Fantastic. Keeping the tutorial up-to-date with the language and of high quality is just about the best possible thing you can do for documentation.
Nothing puts me off from a language or system quicker than clicking through to a tutorial that is either (a) extensive but 2-3 versions out of date or (b) hopelessly cursory ("here's 2 pages of neat stuff, see you later").
Can't wait. I played around with Rust when it was in 0.9 and 0.10, but wound up falling off the wagon around then. Stuff was changing too much for me to keep track, and the documentation wasn't always the best. I'm really, really looking forward to 1.0 and better documentation!
If the documentation will be on a hosted site, I would recommend adding the ability for supplemental usage examples of the API provided by the community. Comments on php.net's documentation site and on apidock.com have been helpful for me in the past. Obviously, user usage comments are not always helpful, but sites sort the comments based on what other users find helpful. In my opinion, having the primary documentation with supplemental community supplied usage examples is the best way to do documentation.
It's been a while since I used PHP, but many of those examples are _very_ bad, and encourage very poor practices.
I plan on having examples built-in with the documentation for everything, but actually approved by the team, rather than just as comments. They'll be much higher quality that way.
One of the things I love about Go's documentation is that all examples are runnable in the Go Playground, right there, inline. You can take an example, modify it, and see how things change. Rust would benefit greatly from that same functionality.
It also forces documentation to be up-to-date; one of the reasons I selected Go over Rust a year ago (besides more mature libraries and better documentation) was the fact that Rust seemed to be rapidly changing.
I don't disagree on PHP.net's user supplied examples being horrible at times. I thought that an example voting system would help regulate bad examples. Team approved examples could also be excellent. Does that mean users could supply examples and then moderators would approve the examples?
I wish you the best luck with the new rust documentation and have well placed high expectations for what you will likely do with it.
To elaborate, in contrast to the official tutorial.
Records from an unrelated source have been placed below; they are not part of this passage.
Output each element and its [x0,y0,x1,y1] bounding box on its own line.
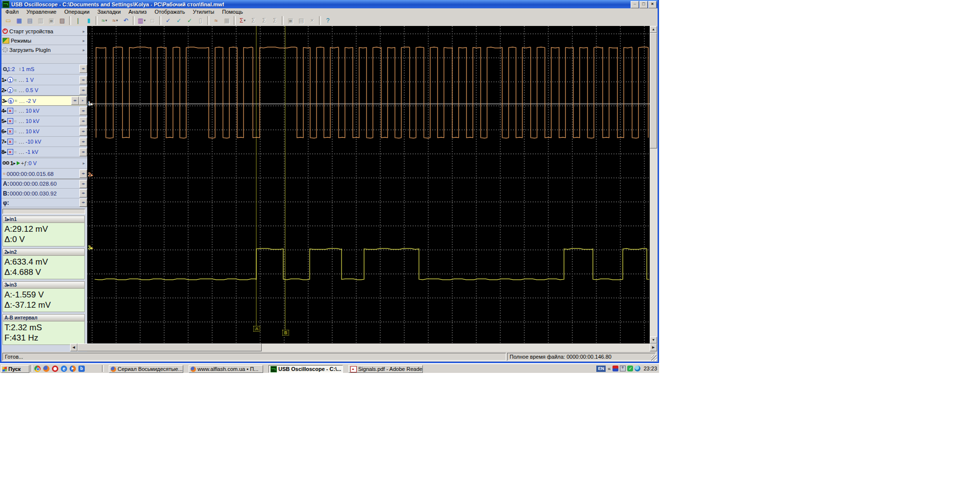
channel-3-marker[interactable]: 3▸ [88,245,93,251]
waveform-plot[interactable]: 1▸ 2▸ 3▸ A B [87,26,650,343]
cursor-b-handle[interactable]: B [282,330,289,336]
minimize-button[interactable] [631,1,639,8]
coupling-icon[interactable]: ≈ [14,88,17,93]
tray-expand-button[interactable]: « [608,366,611,371]
channel-row-2[interactable]: 2▸ 2 ≈ ...0.5 V [1,85,87,96]
channel-disabled-icon[interactable] [7,118,13,124]
channel-2-marker[interactable]: 2▸ [88,172,93,178]
channel-badge[interactable]: 5 [8,98,14,104]
vertical-scroll-thumb[interactable] [650,33,657,148]
channel-range-value[interactable]: 10 kV [25,108,39,114]
messenger-icon[interactable] [78,366,85,372]
toolbar-help-button[interactable]: ? [322,16,333,25]
channel-spinner[interactable] [79,107,87,115]
channel-range-value[interactable]: 1 V [25,77,34,83]
toolbar-close-view-button[interactable]: × [307,16,318,25]
counter-spinner[interactable] [79,198,87,207]
task-button-pdf[interactable]: Signals.pdf - Adobe Reader [348,365,423,373]
channel-spinner[interactable] [79,117,87,125]
cursor-a-handle[interactable]: A [253,326,260,332]
toolbar-measure-3-button[interactable]: ✓ [184,16,195,25]
channel-spinner[interactable] [79,76,87,84]
menu-operations[interactable]: Операции [60,9,93,15]
toolbar-save-button[interactable]: ▦ [14,16,24,25]
modes-button[interactable]: Режимы ▸ [1,36,87,45]
chrome-icon[interactable] [34,366,41,372]
toolbar-measure-1-button[interactable]: ✓ [163,16,173,25]
waveform-canvas[interactable] [87,26,650,343]
zoom-scale-value[interactable]: 1:2 [7,66,15,72]
task-button-alflash[interactable]: www.alflash.com.ua • П... [189,365,263,373]
chevron-right-icon[interactable]: ▸ [80,161,87,166]
channel-disabled-icon[interactable] [7,139,13,145]
toolbar-print-button[interactable]: ▤ [24,16,35,25]
wmp-icon[interactable] [70,366,76,372]
resize-grip[interactable] [651,355,657,361]
horizontal-scrollbar[interactable]: ◀ ▶ [70,343,657,351]
channel-range-value[interactable]: 0.5 V [25,87,38,93]
panel-header[interactable]: 2▸in2 [2,248,85,256]
start-button[interactable]: Пуск [1,365,29,373]
toolbar-zoom-in-wave-button[interactable]: ≈▾ [99,16,110,25]
toolbar-spectrum-button[interactable]: ≈ [211,16,221,25]
task-button-serial[interactable]: Сериал Восьмидесятые... [109,365,183,373]
toolbar-export-button[interactable]: ▥ [35,16,46,25]
toolbar-formula-3-button[interactable]: Σ [259,16,270,25]
toolbar-cursor-tool-button[interactable]: | [73,16,83,25]
task-button-oscilloscope[interactable]: USB Oscilloscope - C:\... [269,365,343,373]
scroll-right-button[interactable]: ▶ [650,343,657,351]
toolbar-zoom-out-wave-button[interactable]: ≈▾ [110,16,121,25]
trigger-level-value[interactable]: 0 V [28,160,37,166]
phase-row[interactable]: φ: [1,198,87,207]
channel-range-value[interactable]: -1 kV [25,149,38,155]
toolbar-measure-2-button[interactable]: ✓ [173,16,184,25]
dropdown-arrow-icon[interactable]: ▾ [244,19,245,23]
menu-bookmarks[interactable]: Закладки [94,9,125,15]
panel-header[interactable]: 1▸in1 [2,216,85,223]
cursor-a-row[interactable]: A: 0000:00:00.028.60 [1,179,87,189]
toolbar-table-button[interactable]: ▦ [221,16,232,25]
ie-icon[interactable] [61,366,67,372]
channel-badge[interactable]: 1 [7,77,13,83]
channel-row-1[interactable]: 1▸ 1 ≈ ...1 V [1,75,87,85]
scroll-down-button[interactable]: ▼ [650,337,657,343]
channel-row-5[interactable]: 5▸ ≈ ...10 kV [1,116,87,126]
clock[interactable]: 23:23 [643,366,657,371]
toolbar-undo-button[interactable]: ↶ [121,16,131,25]
channel-row-3-selected[interactable]: 3▸ 5 ≈ ...-2 V [1,96,87,106]
title-bar[interactable]: USB Oscilloscope - C:\Documents and Sett… [1,0,658,8]
coupling-icon[interactable]: ≈ [15,98,18,103]
dropdown-arrow-icon[interactable]: ▾ [105,19,107,23]
menu-analysis[interactable]: Анализ [124,9,150,15]
time-scale-value[interactable]: 1 mS [22,66,34,72]
channel-row-7[interactable]: 7▸ ≈ ...-10 kV [1,137,87,147]
coupling-icon[interactable]: ≈ [14,119,17,124]
firefox-icon[interactable] [43,366,49,372]
channel-spinner[interactable] [79,127,87,136]
channel-row-8[interactable]: 8▸ ≈ ...-1 kV [1,147,87,157]
channel-range-value[interactable]: 10 kV [25,128,39,134]
toolbar-window-1-button[interactable]: ▣ [285,16,296,25]
dropdown-arrow-icon[interactable]: ▾ [116,19,118,23]
channel-badge[interactable]: 2 [7,87,13,93]
channel-spinner[interactable] [71,97,79,105]
menu-utilities[interactable]: Утилиты [189,9,219,15]
channel-range-value[interactable]: 10 kV [25,118,39,124]
coupling-icon[interactable]: ≈ [14,139,17,145]
menu-control[interactable]: Управление [23,9,60,15]
counter-spinner[interactable] [79,180,87,188]
toolbar-acquire-button[interactable]: ▮ [83,16,94,25]
globe-icon[interactable] [635,366,640,371]
chevron-right-icon[interactable]: ▸ [80,38,87,43]
remote-display-icon[interactable] [620,366,626,371]
channel-spinner[interactable] [79,86,87,95]
channel-disabled-icon[interactable] [7,149,13,155]
panel-header[interactable]: A-B интервал [2,314,85,321]
menu-file[interactable]: Файл [1,9,23,15]
coupling-icon[interactable]: ≈ [14,129,17,134]
start-device-button[interactable]: Старт устройства ▸ [1,27,87,36]
chevron-right-icon[interactable]: ▸ [80,48,87,52]
channel-spinner[interactable] [79,148,87,156]
counter-spinner[interactable] [79,189,87,197]
usb-device-icon[interactable] [612,366,618,371]
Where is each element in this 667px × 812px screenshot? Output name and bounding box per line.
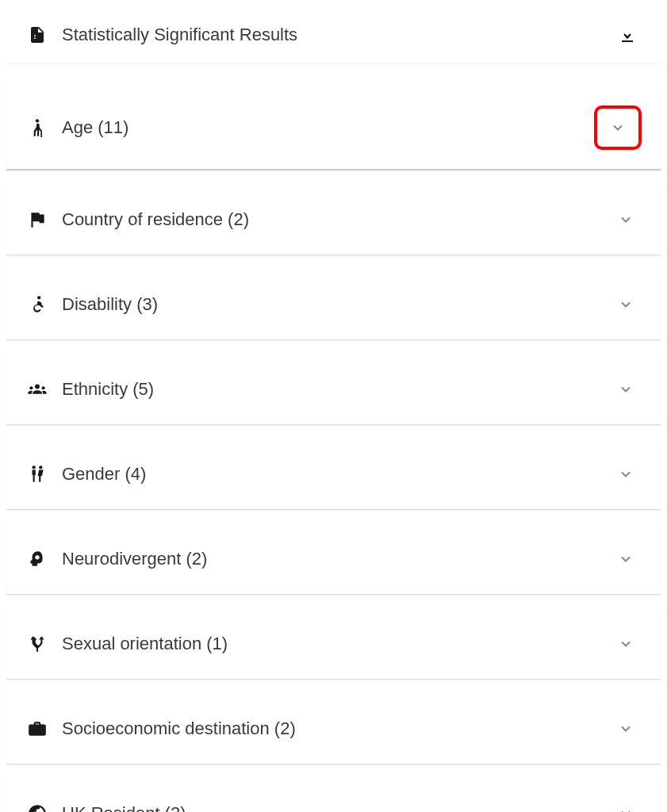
svg-point-2: [35, 385, 40, 389]
gender-icon: [25, 462, 49, 486]
category-item-ethnicity[interactable]: Ethnicity (5): [6, 354, 661, 425]
panel-header: Statistically Significant Results: [6, 6, 661, 64]
expand-button[interactable]: [610, 458, 642, 490]
chevron-down-icon: [610, 120, 626, 136]
category-label: Socioeconomic destination (2): [62, 718, 610, 739]
chevron-down-icon: [618, 636, 634, 652]
category-item-gender[interactable]: Gender (4): [6, 439, 661, 510]
category-label: UK Resident (2): [62, 803, 610, 812]
category-label: Sexual orientation (1): [62, 634, 610, 654]
accessibility-icon: [25, 293, 49, 316]
flag-icon: [25, 208, 49, 232]
chevron-down-icon: [618, 381, 634, 397]
groups-icon: [25, 377, 49, 401]
category-item-uk-resident[interactable]: UK Resident (2): [6, 779, 661, 812]
category-item-socioeconomic[interactable]: Socioeconomic destination (2): [6, 694, 661, 764]
expand-button[interactable]: [610, 628, 642, 660]
svg-point-0: [36, 119, 39, 122]
chevron-down-icon: [618, 721, 634, 737]
category-label: Country of residence (2): [62, 209, 610, 230]
category-label: Ethnicity (5): [62, 379, 610, 400]
svg-point-7: [36, 557, 38, 558]
download-icon: [618, 25, 637, 44]
psychology-icon: [25, 547, 49, 571]
svg-point-5: [33, 465, 36, 469]
svg-point-3: [29, 386, 33, 389]
category-label: Gender (4): [62, 464, 610, 485]
category-label: Age (11): [62, 117, 594, 138]
chevron-down-icon: [618, 551, 634, 567]
elderly-icon: [25, 116, 49, 140]
download-button[interactable]: [613, 21, 642, 49]
category-label: Disability (3): [62, 294, 610, 315]
category-label: Neurodivergent (2): [62, 549, 610, 569]
expand-button[interactable]: [610, 543, 642, 575]
results-panel: Statistically Significant Results Age (1…: [0, 0, 667, 812]
chevron-down-icon: [618, 212, 634, 228]
fork-icon: [25, 632, 49, 656]
chevron-down-icon: [618, 806, 634, 812]
panel-title: Statistically Significant Results: [62, 25, 613, 45]
category-item-country[interactable]: Country of residence (2): [6, 185, 661, 255]
expand-button[interactable]: [610, 713, 642, 745]
category-item-neurodivergent[interactable]: Neurodivergent (2): [6, 524, 661, 595]
category-list: Age (11) Country of residence (2): [6, 64, 661, 812]
svg-point-1: [37, 296, 40, 299]
category-item-disability[interactable]: Disability (3): [6, 270, 661, 340]
svg-point-6: [39, 465, 42, 469]
expand-button[interactable]: [610, 289, 642, 320]
expand-button[interactable]: [610, 204, 642, 236]
document-icon: [25, 23, 49, 47]
expand-button[interactable]: [610, 798, 642, 812]
svg-point-4: [41, 386, 44, 389]
expand-button[interactable]: [610, 373, 642, 405]
category-item-sexual-orientation[interactable]: Sexual orientation (1): [6, 609, 661, 680]
category-item-age[interactable]: Age (11): [6, 86, 661, 170]
expand-button[interactable]: [594, 105, 642, 150]
chevron-down-icon: [618, 297, 634, 312]
globe-icon: [25, 802, 49, 812]
chevron-down-icon: [618, 466, 634, 482]
briefcase-icon: [25, 717, 49, 741]
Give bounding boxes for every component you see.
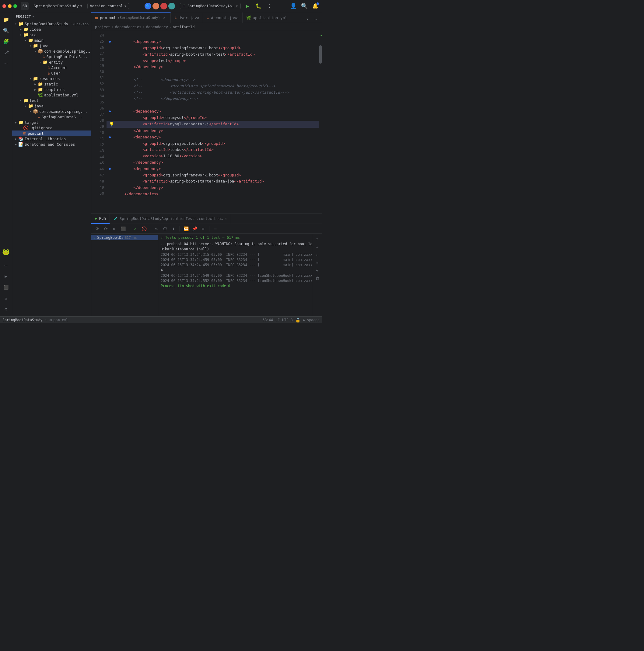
status-project[interactable]: SpringBootDataStudy	[2, 318, 42, 322]
debug-panel-icon[interactable]: ▶	[1, 271, 11, 281]
more-tools-icon[interactable]: ⋯	[1, 58, 11, 68]
settings-button[interactable]: ⚙	[199, 225, 207, 232]
tree-item-test[interactable]: ▾ 📁 test	[12, 98, 91, 103]
line-number: 25	[92, 38, 104, 44]
editor-scrollbar[interactable]: ✓	[319, 31, 322, 213]
tree-item-root[interactable]: ▾ 📁 SpringBootDataStudy ~/Desktop	[12, 21, 91, 27]
scroll-up-button[interactable]: ↑	[314, 235, 321, 242]
breadcrumb-dependencies[interactable]: dependencies	[115, 25, 142, 29]
search-icon[interactable]: 🔍	[300, 2, 309, 10]
tree-item-springboottest[interactable]: ☕ SpringBootDataS...	[12, 114, 91, 120]
rerun-failed-button[interactable]: ⟳	[102, 225, 110, 232]
code-content[interactable]: ● <dependency> <groupId>org.springframew…	[107, 31, 319, 213]
status-encoding[interactable]: UTF-8	[282, 318, 293, 322]
scrollbar-thumb[interactable]	[319, 45, 322, 64]
run-button[interactable]: ▶	[243, 2, 252, 10]
account-icon[interactable]: 👤	[289, 2, 298, 10]
tree-item-scratches[interactable]: ▶ 📝 Scratches and Consoles	[12, 142, 91, 147]
code-text: <dependency>	[115, 166, 161, 172]
tree-item-src[interactable]: ▾ 📁 src	[12, 32, 91, 37]
tree-label-templates: templates	[44, 87, 65, 92]
tree-item-main[interactable]: ▾ 📁 main	[12, 37, 91, 43]
project-selector[interactable]: SpringBootDataStudy ▾	[31, 3, 85, 9]
project-icon[interactable]: SB	[21, 2, 29, 10]
tab-test-run[interactable]: 🧪 SpringBootDataStudyApplicationTests.co…	[110, 214, 231, 224]
plugin-icon-3[interactable]	[160, 3, 167, 9]
rerun-button[interactable]: ⟳	[94, 225, 101, 232]
more-options-button[interactable]: ⋮	[265, 2, 273, 10]
console-output[interactable]: ✓ Tests passed: 1 of 1 test – 617 ms...p…	[158, 234, 312, 316]
maximize-button[interactable]	[13, 4, 17, 8]
print-button[interactable]: 🖨	[314, 267, 321, 274]
version-control-button[interactable]: Version control ▾	[87, 3, 129, 9]
status-git-icon[interactable]: 🔒	[295, 318, 300, 322]
run-coverage-button[interactable]: ▶	[111, 225, 118, 232]
pin-button[interactable]: 📌	[191, 225, 198, 232]
tab-applicationyml[interactable]: 🌿 application.yml	[242, 12, 291, 23]
tab-close-pom[interactable]: ✕	[162, 16, 167, 20]
tab-user[interactable]: ☕ User.java	[171, 12, 203, 23]
more-button[interactable]: ⋯	[212, 225, 219, 232]
plugin-icon-4[interactable]	[168, 3, 175, 9]
breadcrumb-artifactid[interactable]: artifactId	[173, 25, 195, 29]
show-passed-button[interactable]: ✓	[132, 225, 139, 232]
breadcrumb-project[interactable]: project	[95, 25, 111, 29]
tree-item-account[interactable]: ☕ Account	[12, 65, 91, 70]
import-button[interactable]: ⬇	[170, 225, 177, 232]
stop-button[interactable]: ⬛	[119, 225, 127, 232]
plugin-icon-2[interactable]	[152, 3, 159, 9]
tree-item-templates[interactable]: ▶ 📁 templates	[12, 87, 91, 92]
tree-item-springbootdata[interactable]: ☕ SpringBootDataS...	[12, 54, 91, 59]
test-item-root[interactable]: ✓ SpringBootDa 617 ms	[91, 235, 158, 240]
find-icon[interactable]: 🔍	[1, 26, 11, 35]
bottom-panel-icon[interactable]: ▭	[1, 260, 11, 270]
tree-item-user[interactable]: ☕ User	[12, 70, 91, 76]
wrap-down-button[interactable]: ↓↵	[314, 258, 321, 266]
test-tab-close[interactable]: ✕	[225, 217, 227, 221]
tree-item-package2[interactable]: ▾ 📦 com.example.spring...	[12, 108, 91, 114]
git-icon[interactable]: ⎇	[1, 48, 11, 57]
terminal-icon[interactable]: ⬛	[1, 282, 11, 292]
tree-item-package[interactable]: ▾ 📦 com.example.spring...	[12, 49, 91, 54]
tab-settings-button[interactable]: ⋯	[312, 16, 320, 23]
recent-files-button[interactable]: ▾	[304, 16, 311, 23]
tab-run[interactable]: ▶ Run	[91, 214, 110, 224]
toggle-autotest-button[interactable]: 🔁	[182, 225, 189, 232]
tree-item-target[interactable]: ▶ 📁 target	[12, 120, 91, 125]
tree-item-testjava[interactable]: ▾ 📁 java	[12, 103, 91, 108]
settings-icon[interactable]: ⚙	[1, 304, 11, 314]
tree-item-java[interactable]: ▾ 📁 java	[12, 43, 91, 49]
status-line-ending[interactable]: LF	[275, 318, 280, 322]
minimize-button[interactable]	[8, 4, 11, 8]
tree-item-resources[interactable]: ▾ 📁 resources	[12, 76, 91, 81]
filter-button[interactable]: 🚫	[140, 225, 148, 232]
breadcrumb-dependency[interactable]: dependency	[146, 25, 168, 29]
tree-item-applicationyml[interactable]: 🌿 application.yml	[12, 92, 91, 98]
plugin-icon-1[interactable]: 🔷	[145, 3, 151, 9]
plugins-icon[interactable]: 🧩	[1, 36, 11, 46]
debug-button[interactable]: 🐛	[254, 2, 263, 10]
tree-item-external[interactable]: ▶ 📚 External Libraries	[12, 136, 91, 142]
sort-duration-button[interactable]: ⏱	[161, 225, 169, 232]
soft-wrap-button[interactable]: ↵	[314, 251, 321, 258]
run-config-selector[interactable]: ⬡ SpringBootDataStudyApplicationTe...ext…	[180, 3, 241, 9]
clear-button[interactable]: 🗑	[314, 274, 321, 282]
tree-item-pomxml[interactable]: m pom.xml	[12, 130, 91, 136]
tree-item-idea[interactable]: ▶ 📁 .idea	[12, 27, 91, 32]
scroll-down-button[interactable]: ↓	[314, 243, 321, 250]
tree-item-static[interactable]: ▶ 📁 static	[12, 81, 91, 87]
tab-account[interactable]: ☕ Account.java	[203, 12, 242, 23]
notifications-icon[interactable]: 🔔	[311, 2, 320, 10]
status-branch[interactable]: ›	[45, 318, 47, 322]
sidebar-toggle-icon[interactable]: 📁	[1, 14, 11, 24]
status-indent[interactable]: 4 spaces	[303, 318, 320, 322]
problems-icon[interactable]: ⚠	[1, 293, 11, 303]
sort-az-button[interactable]: ⇅	[153, 225, 160, 232]
status-file[interactable]: m pom.xml	[50, 318, 68, 322]
close-button[interactable]	[2, 4, 6, 8]
tree-item-entity[interactable]: ▾ 📁 entity	[12, 59, 91, 65]
run-panel-icon[interactable]: 🐸	[1, 247, 11, 257]
tree-item-gitignore[interactable]: 🚫 .gitignore	[12, 125, 91, 130]
tab-pom[interactable]: m pom.xml (SpringBootDataStudy) ✕	[91, 12, 171, 23]
status-position[interactable]: 38:44	[263, 318, 273, 322]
The trick it plays on you, by hiding most of the list, is really nice when you first land on the page.
I guess I like the bite sized chunks and the organization by concepts.
Although, I never know when there is more info about the current section under the fold.
There should be a list of somewhat larger projects (similar to the sample apps for Cocoa https://developer.apple.com/library/mac/navigation/index.htm...) maintained by people who actually understand the language. For me, and I imagine a lot of other people, the hardest part about learning a new language/platform is getting from the stage where I understand the syntax and APIs to getting somewhat proficient with it and being able to make informed decisions about how things should be done in that language.
A lot of times, when I look at some open source projects to learn from, I'm left with the impression that the author might not have really understood what s/he's doing and that really increases my frustration with the platform. A list of canonical projects would prevent this.
I'm aware of Servo but I feel that Servo is a.) too large of a project for a Rust n00b to learn from b.) it's not always up to date WRT to the language version and the best practices.
Alternatively, this could also be a list of 3rd party projects blessed by the Rust people as good projects to learn from.